Would you transcribe exactly the lines from the beginning of the records below through the line with "eerste gevolgen van", both included, omitting the pictures?

_Recorded information_
————————

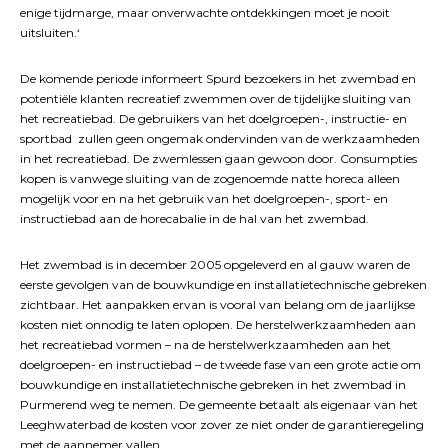
enige tijdmarge, maar onverwachte ontdekkingen moet je nooit
uitsluiten.‘
De komende periode informeert Spurd bezoekers in het zwembad en
potentiële klanten recreatief zwemmen over de tijdelijke sluiting van
het recreatiebad. De gebruikers van het doelgroepen-, instructie- en
sportbad zullen geen ongemak ondervinden van de werkzaamheden
in het recreatiebad. De zwemlessen gaan gewoon door. Consumpties
kopen is vanwege sluiting van de zogenoemde natte horeca alleen
mogelijk voor en na het gebruik van het doelgroepen-, sport- en
instructiebad aan de horecabalie in de hal van het zwembad.
Het zwembad is in december 2005 opgeleverd en al gauw waren de
eerste gevolgen van de bouwkundige en installatietechnische gebreken
zichtbaar. Het aanpakken ervan is vooral van belang om de jaarlijkse
kosten niet onnodig te laten oplopen. De herstelwerkzaamheden aan
het recreatiebad vormen – na de herstelwerkzaamheden aan het
doelgroepen- en instructiebad – de tweede fase van een grote actie om
bouwkundige en installatietechnische gebreken in het zwembad in
Purmerend weg te nemen. De gemeente betaalt als eigenaar van het
Leeghwaterbad de kosten voor zover ze niet onder de garantieregeling
met de aannemer vallen.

————————

_Finished exercise_
enige tijdmarge, maar onverwachte ontdekkingen moet je nooit
uitsluiten.‘
De komende periode informeert Spurd bezoekers in het zwembad en
potentiële klanten recreatief zwemmen over de tijdelijke sluiting van
het recreatiebad. De gebruikers van het doelgroepen-, instructie- en
sportbad zullen geen ongemak ondervinden van de werkzaamheden
in het recreatiebad. De zwemlessen gaan gewoon door. Consumpties
kopen is vanwege sluiting van de zogenoemde natte horeca alleen
mogelijk voor en na het gebruik van het doelgroepen-, sport- en
instructiebad aan de horecabalie in de hal van het zwembad.
Het zwembad is in december 2005 opgeleverd en al gauw waren de
eerste gevolgen van de bouwkundige en installatietechnische gebreken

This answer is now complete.